31. Seuls les Instituts de vie consacrée et les Sociétés de vie apostolique qui dépendent de la Commission pontificale Ecclesia Dei ainsi que ceux dans lesquels se maintient l’usage des livres liturgiques de la forme extraordinaire peuvent utiliser le Pontifical romain en vigueur en 1962
pour conférer les ordres mineurs et majeurs.

Le Bréviaire romain
32. Les clercs ont la faculté d’utiliser le Bréviaire romain en vigueur en 1962 dont il est question à l’article 9 § 3 du Motu Proprio Summorum Pontificum. Celui-ci doit être récité intégralement et en latin.

Le Triduum sacré
33. S’il y a un prêtre idoine, le coetus fidelium qui adhère à la tradition liturgique précédente peut aussi célébrer le Triduum sacré dans la forme extraordinaire.

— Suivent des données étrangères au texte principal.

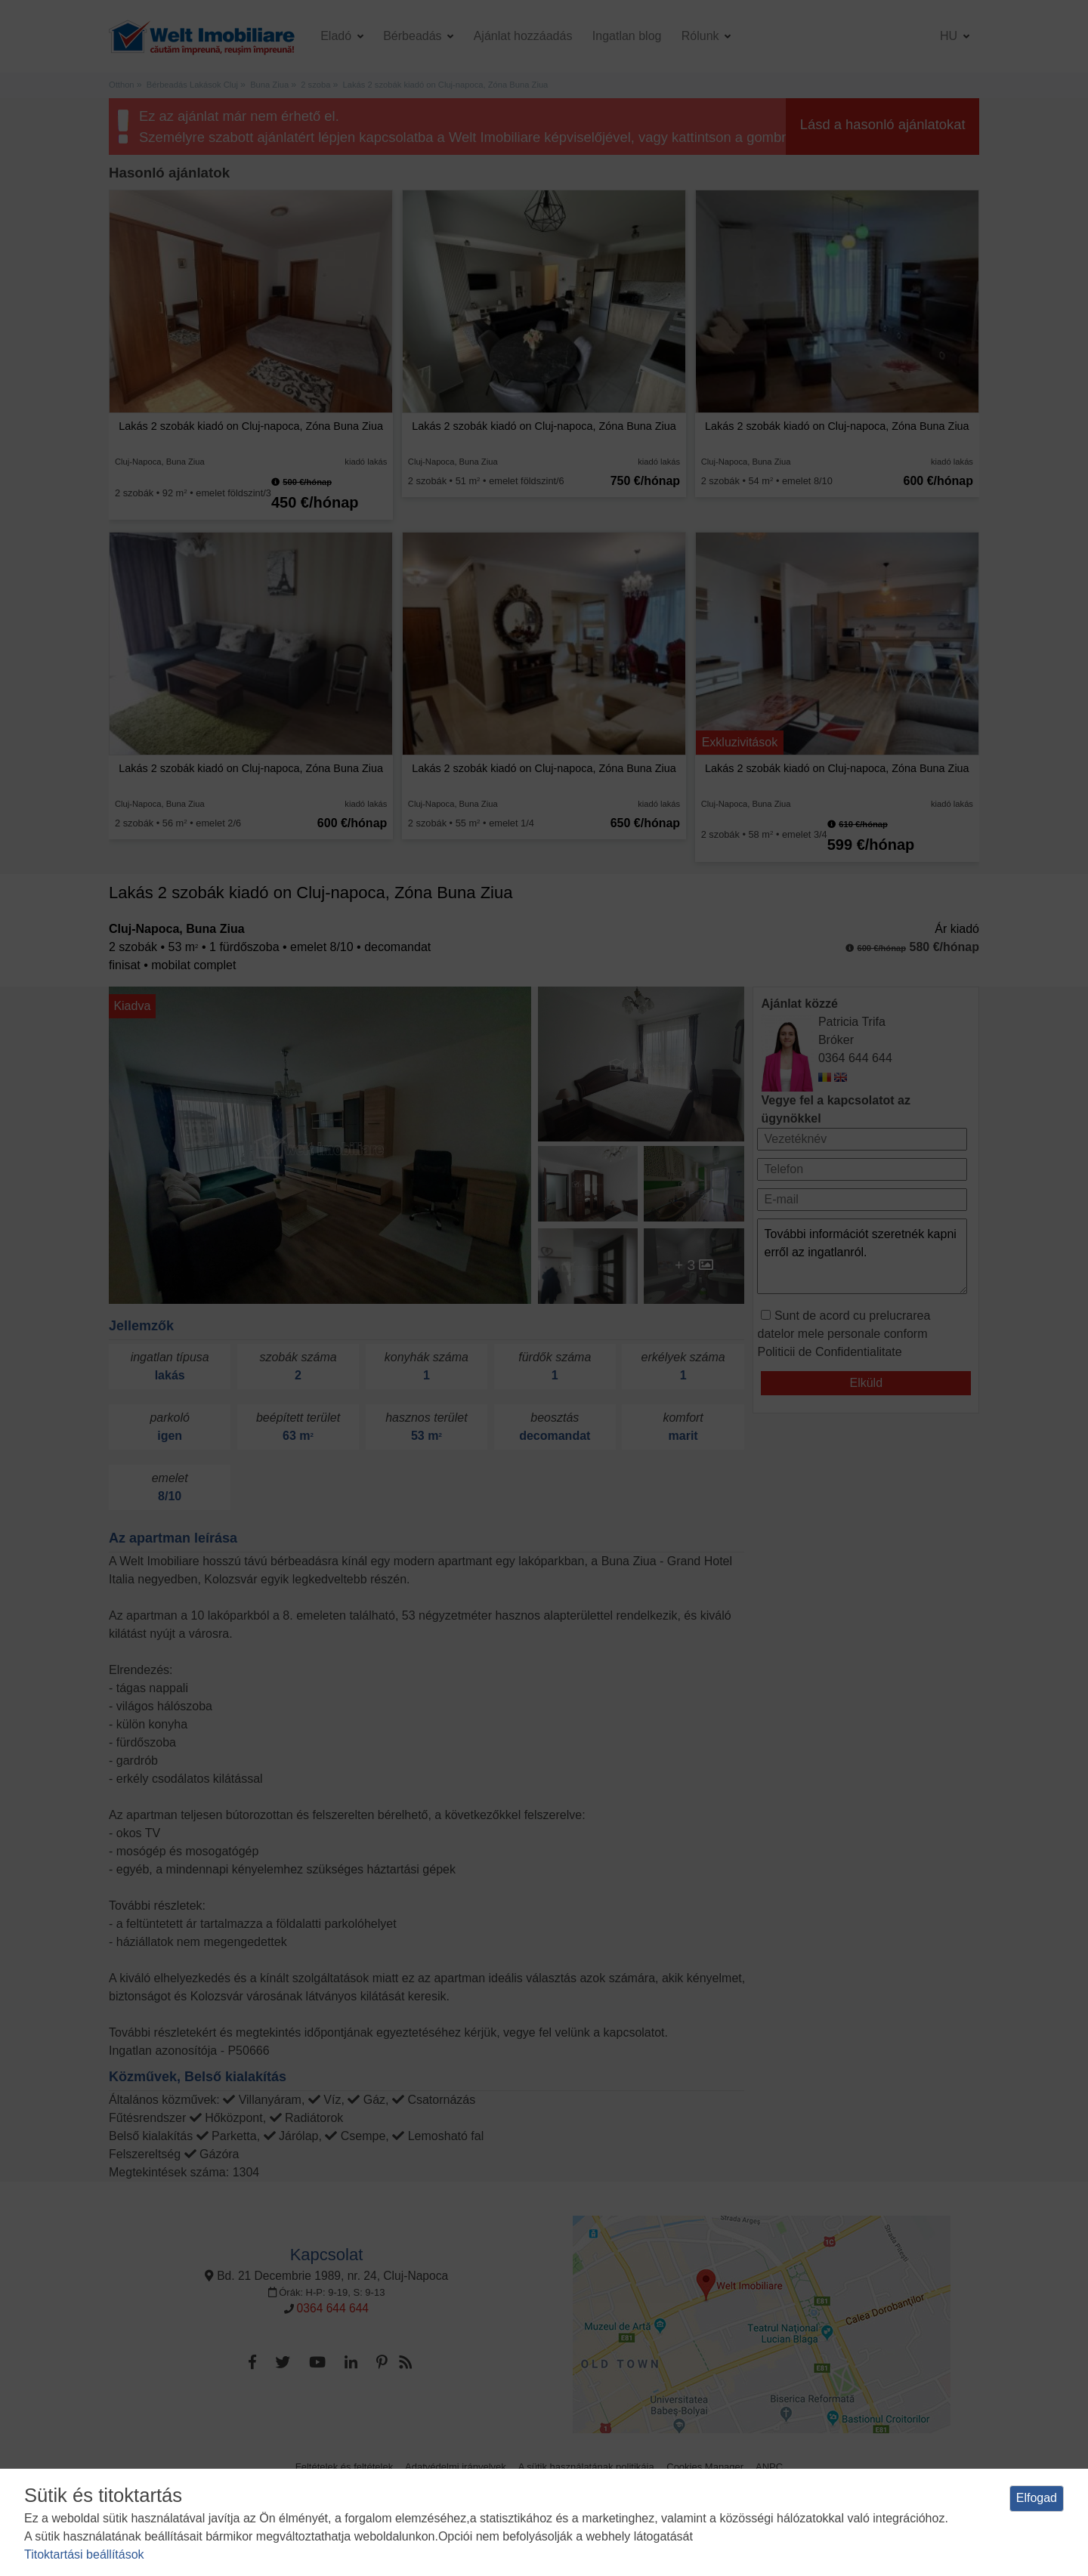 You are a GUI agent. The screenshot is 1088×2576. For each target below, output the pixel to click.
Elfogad (1036, 2497)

Au cas où il n’y aurait pas d’église ou d’oratoire exclusivement prévu pour ces célébrations, le curé ou l’Ordinaire prendront les mesures les plus favorables au bien des âmes, en accord avec le prêtre, sans exclure la possibilité d’une répétition des célébrations du Triduum sacré dans la même église.

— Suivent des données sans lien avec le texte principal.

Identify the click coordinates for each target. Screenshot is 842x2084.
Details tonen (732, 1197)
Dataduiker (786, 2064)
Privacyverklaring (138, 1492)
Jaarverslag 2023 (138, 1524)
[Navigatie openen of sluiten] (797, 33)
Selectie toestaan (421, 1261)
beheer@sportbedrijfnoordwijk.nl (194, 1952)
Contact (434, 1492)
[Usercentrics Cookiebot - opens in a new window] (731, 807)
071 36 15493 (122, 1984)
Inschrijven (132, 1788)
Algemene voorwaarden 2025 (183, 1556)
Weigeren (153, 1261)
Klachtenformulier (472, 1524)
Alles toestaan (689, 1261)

Les rites des Ordres religieux
34. Il est permis d’utiliser les livres liturgiques propres aux Ordres religieux et en vigueur en 1962.

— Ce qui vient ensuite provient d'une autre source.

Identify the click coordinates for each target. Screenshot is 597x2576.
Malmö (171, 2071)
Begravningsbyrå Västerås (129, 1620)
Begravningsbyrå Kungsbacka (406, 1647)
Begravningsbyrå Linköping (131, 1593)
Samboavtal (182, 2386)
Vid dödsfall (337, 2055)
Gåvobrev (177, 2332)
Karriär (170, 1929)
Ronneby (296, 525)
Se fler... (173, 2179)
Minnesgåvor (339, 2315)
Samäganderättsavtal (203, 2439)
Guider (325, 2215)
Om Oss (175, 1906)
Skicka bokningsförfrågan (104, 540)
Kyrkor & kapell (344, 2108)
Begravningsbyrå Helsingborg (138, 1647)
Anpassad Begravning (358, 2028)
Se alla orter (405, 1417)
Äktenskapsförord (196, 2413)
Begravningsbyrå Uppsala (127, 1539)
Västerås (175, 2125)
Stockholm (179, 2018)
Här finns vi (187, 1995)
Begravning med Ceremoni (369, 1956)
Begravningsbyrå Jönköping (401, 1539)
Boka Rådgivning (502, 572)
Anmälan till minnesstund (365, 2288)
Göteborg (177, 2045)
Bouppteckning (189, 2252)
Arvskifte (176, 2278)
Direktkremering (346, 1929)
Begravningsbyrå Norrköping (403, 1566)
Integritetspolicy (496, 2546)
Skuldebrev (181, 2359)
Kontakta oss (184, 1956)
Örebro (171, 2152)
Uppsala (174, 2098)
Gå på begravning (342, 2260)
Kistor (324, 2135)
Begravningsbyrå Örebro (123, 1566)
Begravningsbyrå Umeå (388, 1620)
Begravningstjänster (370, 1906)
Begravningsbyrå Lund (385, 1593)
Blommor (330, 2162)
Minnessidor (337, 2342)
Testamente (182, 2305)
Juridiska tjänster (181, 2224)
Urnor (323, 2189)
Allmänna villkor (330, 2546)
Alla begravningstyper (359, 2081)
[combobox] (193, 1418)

Pontifical romain et Rituel romain
35. Conformément au n. 28 de cette Instruction et restant sauf ce qui est prescrit par le n. 31, l’usage du Pontifical romain et du Rituel romain, ainsi que celui du Cérémonial des Évêques en vigueur en 1962 sont permis.


Au cours de l’audience du 8 avril 2011 accordée au Cardinal Président de la Commission pontificale Ecclesia Dei, le Souverain Pontife Benoît XVI a approuvé la présente Instruction et en a ordonné la publication.
Donné à Rome, au siège de la Commission pontificale Ecclesia Dei, le 30 avril 2011, en la mémoire de saint Pie V.

William Cardinal Levada
Président
Monseigneur Guido Pozzo
Secrétaire


(1) BENOÎT XVI, Motu proprio Summorum Pontificum, art. 1 : AAS 99
(2007), p. 777 ; La Documentation catholique 104 (2007), pp. 702-704 ;
cf. Présentation générale du Missel romain, 3e éd., 2002, n. 397.
(2) BENOÎT XVI, Lettre aux Évêques qui accompagne la Lettre apostolique
« motu proprio data » Summorum Pontificum sur l’usage de la liturgie
romaine antérieure à la réforme de 1970 : AAS 99 (2007), p. 798 ; La
Documentation catholique 104 (2007), p. 707.
(3) Cf. Code de droit canonique, c. 838, § 1 et § 2.
(4) Cf. Code de droit canonique, c. 331.
(5) Cf. Code de droit canonique, c. 223 § 2 ; 838 § 1 et § 4.
(6) Cf. BENOÎT XVI, Lettre aux Évêques qui accompagne la Lettre
apostolique « motu proprio data » Summorum Pontificum sur l’usage de
la liturgie romaine antérieure à la réforme de 1970 : AAS 99 (2007),
p. 799 ; La Documentation catholique 104 (2007), p. 707.
(7) Cf. Code de droit canonique, c. 900 § 2.
(8) Cf. Code de droit canonique, c. 249 ; CONC. OECUM. VAT. II, Const.
Sacrosanctum Concilium, n. 36 ; Décr. Optatam totius, n. 13.
(9) Cf. BENOÎT XVI, Lettre aux Évêques qui accompagne la Lettre
apostolique « motu proprio data » Summorum Pontificum sur l’usage de
la liturgie romaine antérieure à la réforme de 1970 : AAS 99 (2007),
p. 797 ; La Documentation catholique 104, p. 706

_______________


Note d'accompagnement :

TRADUZIONE IN LINGUA FRANCESE
L’Instruction sur l’application du Motu proprio “Summorum Pontificum” (du 7 juillet 2007, entré en vigueur le 14 septembre 2007) a été approuvée par le Pape Benoît XVI le 8 avril dernier et est datée du 30 avril, mémoire liturgique de Saint Pie V, Pape.
L’Instruction, reprenant les premiers mots du texte latin, 'intitule “Universae Ecclesiae” et émane de la Commission Pontificale “Ecclesia Dei”, à qui le Pape avait confié – entre autre – la tâche de veiller sur le respect et l'application du Motu proprio. C'est pourquoi, elle porte la signature de son Président, le Card. William Levada, et de son Secrétaire, Mgr. Guido Pozzo.
Le document a été envoyé à tous les évêques la semaine dernière. Nous rappelons que “les instructions... explicitent les dispositions des lois, expliquent et fixent leurs modalités d’application” (CIC, can. 34).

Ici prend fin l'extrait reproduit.